Error while processing route: invitations.show Assertion Failed: You must include an 'id' for membership in an object passed to 'push'
Error: Assertion Failed: You must include an 'id' for membership in an object passed to 'push'

Which happens when I try to get a record by its ID in the route:

import Ember from 'ember';

export default Ember.Route.extend({
  model(params) {
    return this.store.find('membership', params.token);
  }
});

API Response:

{
  "jsonapi":{
    "version":"1.0"
  },
  "data":{
    "type":"membership",
    "id":"30",
    "attributes":{
      "invite-token":"5bGo7IhZh93E4SB07VWauw"
    }
  }
}

The strange thing is that if I use "type" as the primary key, I see "membership" as the id in the ember inspector. It's as if ember data doesn't know how to use something from the "attributes". I'm using ember data 2.4.0.

Update

I can hack this to work in my serializer by doing this:

import DS from 'ember-data';

export default DS.JSONAPISerializer.extend({
  normalize: function(type, hash) {
    const json =  this._super(type, hash);
    json.data.id = json.data.attributes.inviteToken;

    return json;
  }
});
2
  • When do you get these errors? What concrete code which has to do with store causes that? Commented Mar 1, 2016 at 20:43
  • @DanielKmak I added the route code and a serializer that does what I need it to do. Commented Mar 1, 2016 at 21:38

1 Answer 1

3

The serializer expects the value of primaryKey to refer to a top level element in the json. This is why "type" and "id" works. It currently does not support nested properties (for example primaryKey: "attributes.invite-token")

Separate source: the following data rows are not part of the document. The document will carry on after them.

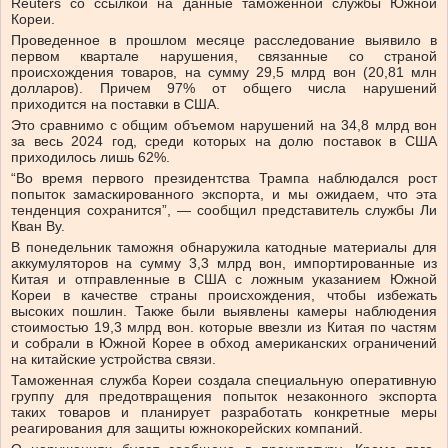
Reuters со ссылкой на данные таможенной службы Южной
Кореи.
Проведенное в прошлом месяце расследование выявило в
первом квартале нарушения, связанные со страной
происхождения товаров, на сумму 29,5 млрд вон (20,81 млн
долларов). Причем 97% от общего числа нарушений
приходится на поставки в США.
Это сравнимо с общим объемом нарушений на 34,8 млрд вон
за весь 2024 год, среди которых на долю поставок в США
приходилось лишь 62%.
“Во время первого президентства Трампа наблюдался рост
попыток замаскированного экспорта, и мы ожидаем, что эта
тенденция сохранится”, — сообщил представитель службы Ли
Кван Ву.
В понедельник таможня обнаружила катодные материалы для
аккумуляторов на сумму 3,3 млрд вон, импортированные из
Китая и отправленные в США с ложным указанием Южной
Кореи в качестве страны происхождения, чтобы избежать
высоких пошлин. Также были выявлены камеры наблюдения
стоимостью 19,3 млрд вон. которые ввезли из Китая по частям
и собрали в Южной Корее в обход американских ограничений
на китайские устройства связи.
Таможенная служба Кореи создала специальную оперативную
группу для предотвращения попыток незаконного экспорта
таких товаров и планирует разработать конкретные меры
реагирования для защиты южнокорейских компаний.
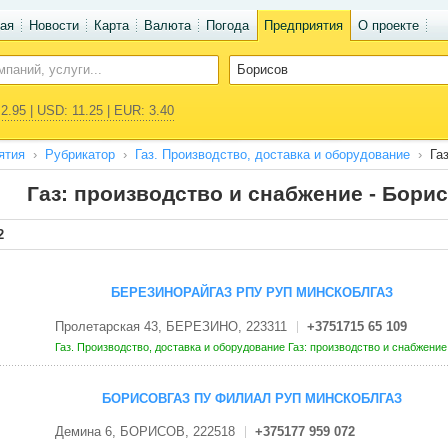
ая
Новости
Карта
Валюта
Погода
Предприятия
О проекте
2.95 | USD: 11.25 | EUR: 3.40
ятия
Рубрикатор
Газ. Производство, доставка и оборудование
Га
Газ: производство и снабжение - Бори
2
БЕРЕЗИНОРАЙГАЗ РПУ РУП МИНСКОБЛГАЗ
Пролетарская 43, БЕРЕЗИНО, 223311
+3751715 65 109
Газ. Производство, доставка и оборудование
Газ: производство и снабжени
БОРИСОВГАЗ ПУ ФИЛИАЛ РУП МИНСКОБЛГАЗ
Демина 6, БОРИСОВ, 222518
+375177 959 072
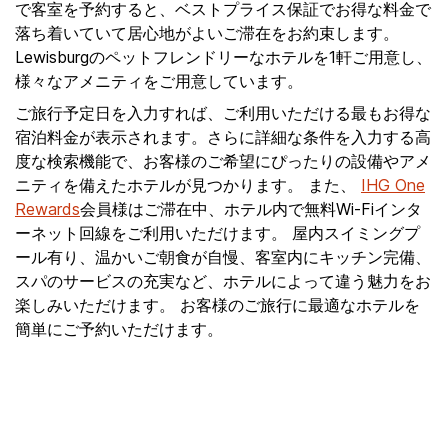
で客室を予約すると、ベストプライス保証でお得な料金で
落ち着いていて居心地がよいご滞在をお約束します。
Lewisburgのペットフレンドリーなホテルを1軒ご用意し、
様々なアメニティをご用意しています。
ご旅行予定日を入力すれば、ご利用いただける最もお得な
宿泊料金が表示されます。さらに詳細な条件を入力する高
度な検索機能で、お客様のご希望にぴったりの設備やアメ
ニティを備えたホテルが見つかります。 また、
IHG One
Rewards
会員様はご滞在中、ホテル内で無料Wi-Fiインタ
ーネット回線をご利用いただけます。 屋内スイミングプ
ール有り、温かいご朝食が自慢、客室内にキッチン完備、
スパのサービスの充実など、ホテルによって違う魅力をお
楽しみいただけます。 お客様のご旅行に最適なホテルを
簡単にご予約いただけます。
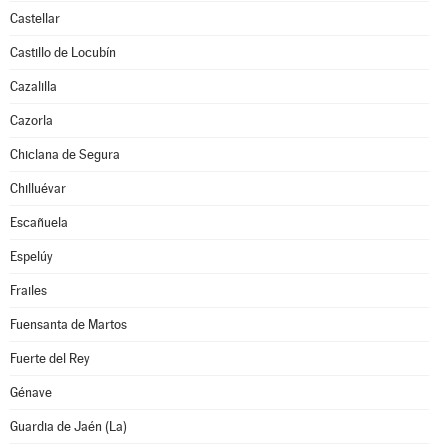
Castellar
Castillo de Locubín
Cazalilla
Cazorla
Chiclana de Segura
Chilluévar
Escañuela
Espelúy
Frailes
Fuensanta de Martos
Fuerte del Rey
Génave
Guardia de Jaén (La)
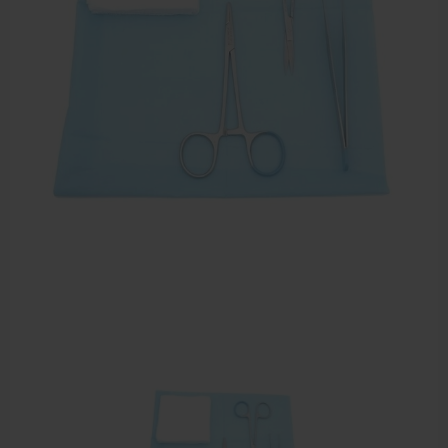
Sportbraces
EHBO en BHV
Verbandtrommels
Pleisters
Verband
Brandwonden verzorging
Desinfectie middelen
Handschoenen en bescherming
Medische hulpmiddelen
Veiligheidshesjes
Diversen EHBO en BHV
Pedicure artikelen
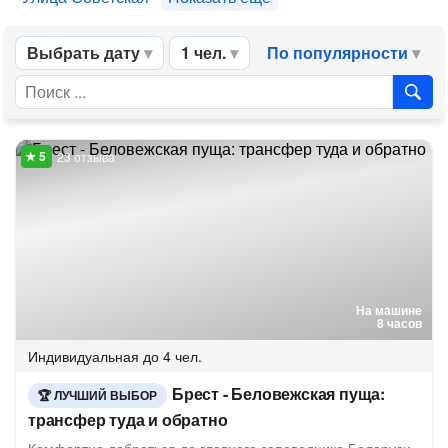
Выбрать дату
1 чел.
По популярности
23 отзыва
На машине
8 часов
Индивидуальная
до 4 чел.
Брест - Беловежская пуща:
ЛУЧШИЙ ВЫБОР
трансфер туда и обратно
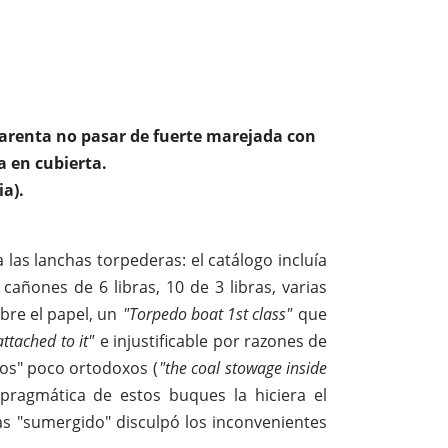
aparenta no pasar de fuerte marejada con
a en cubierta.
a).
las lanchas torpederas: el catálogo incluía
cañones de 6 libras, 10 de 3 libras, varias
bre el papel, un
"Torpedo boat 1st class"
que
attached to it"
e injustificable por razones de
os" poco ortodoxos (
"the coal stowage inside
pragmática de estos buques la hiciera el
s "sumergido" disculpó los inconvenientes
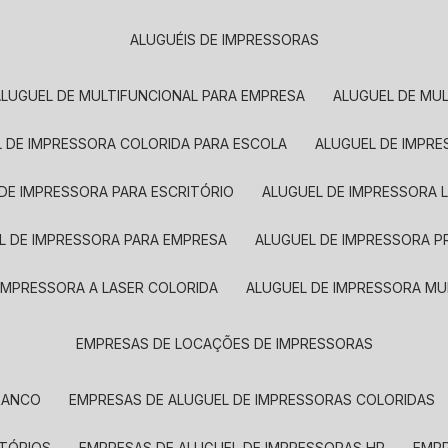
ALUGUÉIS DE IMPRESSORAS
ALUGUEL DE MULTIFUNCIONAL PARA EMPRESA
ALUGUEL DE MU
L DE IMPRESSORA COLORIDA PARA ESCOLA
ALUGUEL DE IMPR
 DE IMPRESSORA PARA ESCRITÓRIO
ALUGUEL DE IMPRESSORA 
EL DE IMPRESSORA PARA EMPRESA
ALUGUEL DE IMPRESSORA 
 IMPRESSORA A LASER COLORIDA
ALUGUEL DE IMPRESSORA MU
EMPRESAS DE LOCAÇÕES DE IMPRESSORAS
BRANCO
EMPRESAS DE ALUGUEL DE IMPRESSORAS COLORIDAS
ITÓRIOS
EMPRESAS DE ALUGUEL DE IMPRESSORAS HP
EMP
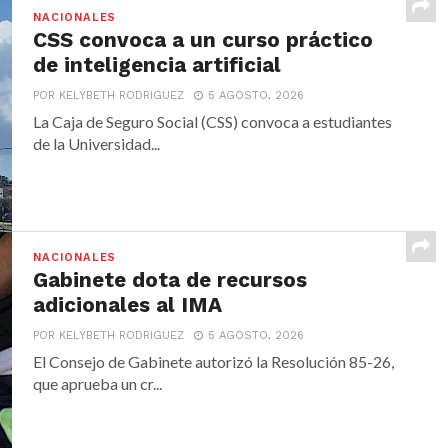
NACIONALES
CSS convoca a un curso práctico
de inteligencia artificial
POR KELYBETH RODRIGUEZ
5 AGOSTO, 2026
La Caja de Seguro Social (CSS) convoca a estudiantes
de la Universidad...
NACIONALES
Gabinete dota de recursos
adicionales al IMA
POR KELYBETH RODRIGUEZ
5 AGOSTO, 2026
El Consejo de Gabinete autorizó la Resolución 85-26,
que aprueba un cr...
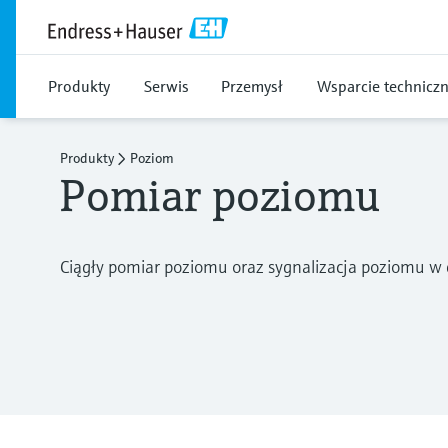
Produkty
Serwis
Przemysł
Wsparcie technicz
Produkty
Poziom
Pomiar poziomu
Ciągły pomiar poziomu oraz sygnalizacja poziomu w c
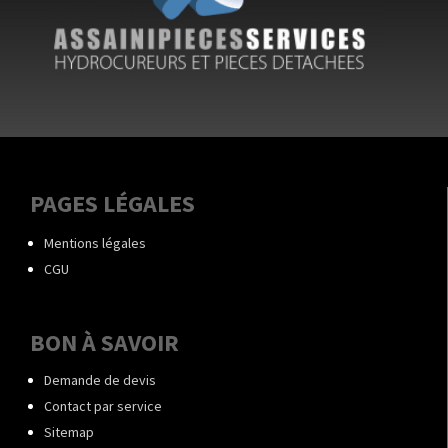
PAGES LÉGALES
Mentions légales
CGU
BON À SAVOIR
Demande de devis
Contact par service
Sitemap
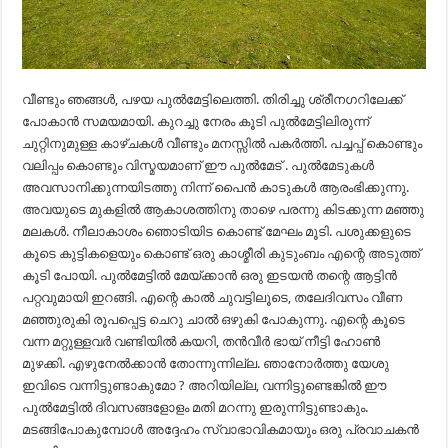
വീണ്ടും ഞങ്ങൾ, പഴയ പുൽമേട്ടിലെത്തി. തിരിച്ചു ശ്രീനഗറിലേക്ക്
പോകാൻ സമയമായി. കുറച്ചു നേരം കൂടി പുൽമേട്ടിലിരുന്ന്
ചുറ്റിനുമുള്ള കാഴ്ചകൾ വീണ്ടും മനസ്സിൽ പകർത്തി. പച്ചപ്പ്‌ കൊണ്ടും
വലിപ്പം കൊണ്ടും വിസ്മയമാണ് ഈ പുൽമേട് . പുൽമേടുകൾ
അവസാനിക്കുന്നയിടത്തു നിന്ന് പൈൻ കാടുകൾ ആരംഭിക്കുന്നു.
അവയുടെ മുകളിൽ ആകാശത്തിനു താഴെ പരന്നു കിടക്കുന്ന മഞ്ഞു
മലകൾ. നീലാകാശം ഞൊടിയിട കൊണ്ട് മേഘം മൂടി. പശുക്കളുടെ
കൂടെ കുട്ടികളെയും കൊണ്ട് ഒരു കാശ്മീരി കുടുംബം എന്റെ അടുത്ത്
കൂടി പോയി. പുൽമേട്ടിൽ മേയ്ക്കാൻ ഒരു ഇടയൻ തന്റെ ആട്ടിൻ
പറ്റവുമായി ഇറങ്ങി. എന്റെ കാൽ ചുവട്ടിലൂടെ, തലേദിവസം വീണ
മഞ്ഞുരുകി രൂപപ്പെട്ട ചെറു ചാൽ ഒഴുകി പോകുന്നു. എന്റെ കൂടെ
വന്ന മറ്റുള്ളവർ വണ്ടിയിൽ കയറി, തൻവീർ ഭായ് നീട്ടി ഹോൺ
മുഴക്കി. എഴുനേൽക്കാൻ തോന്നുന്നില്ല. ഞാനോർത്തു യേശു
ഇവിടെ വന്നിട്ടുണ്ടാകുമോ ? അറിയില്ല, വന്നിട്ടുണ്ടെങ്കിൽ ഈ
പുൽമേട്ടിൽ ദിവസങ്ങളോളം മതി മറന്നു ഇരുന്നിട്ടുണ്ടാകും.
മടങ്ങിപോകുമ്പോൾ അദ്ദേഹം സ്വാഭാവികമായും ഒരു പ്രവാചകൻ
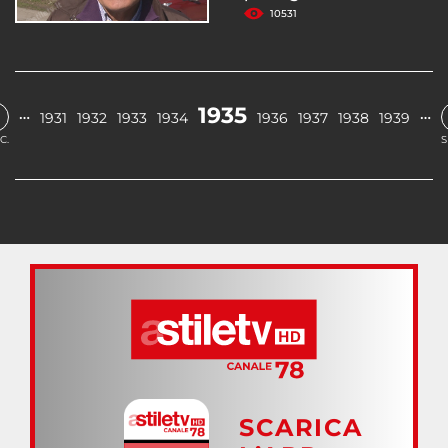
10531
1935
…
…
1931
1932
1933
1934
1936
1937
1938
1939
C.
S
SCARICA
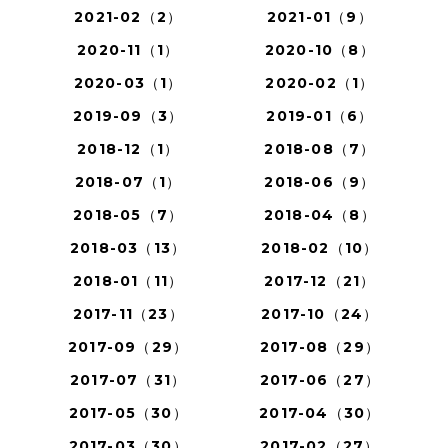
2021-02（2）
2021-01（9）
2020-11（1）
2020-10（8）
2020-03（1）
2020-02（1）
2019-09（3）
2019-01（6）
2018-12（1）
2018-08（7）
2018-07（1）
2018-06（9）
2018-05（7）
2018-04（8）
2018-03（13）
2018-02（10）
2018-01（11）
2017-12（21）
2017-11（23）
2017-10（24）
2017-09（29）
2017-08（29）
2017-07（31）
2017-06（27）
2017-05（30）
2017-04（30）
2017-03（30）
2017-02（27）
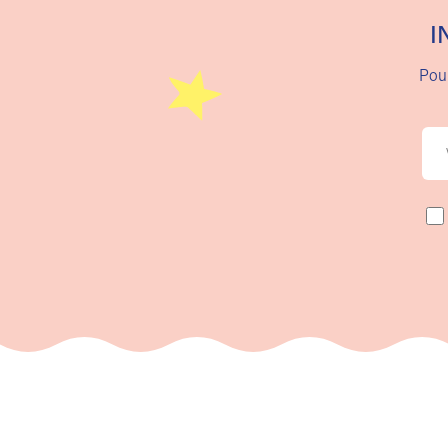
I
Pour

However there are two good workarounds:

The first is overriding the extractId method. The default implementation is quite simple. In your case you could do something like:

extractId(modelClass, resourceHash) {
    var id = resourceHash['attributes']['invite-key';
    return coerceId(id);
  },

The second way is the method you discovered, a more brute force approach, and that is to assign the id manually in the normalize function.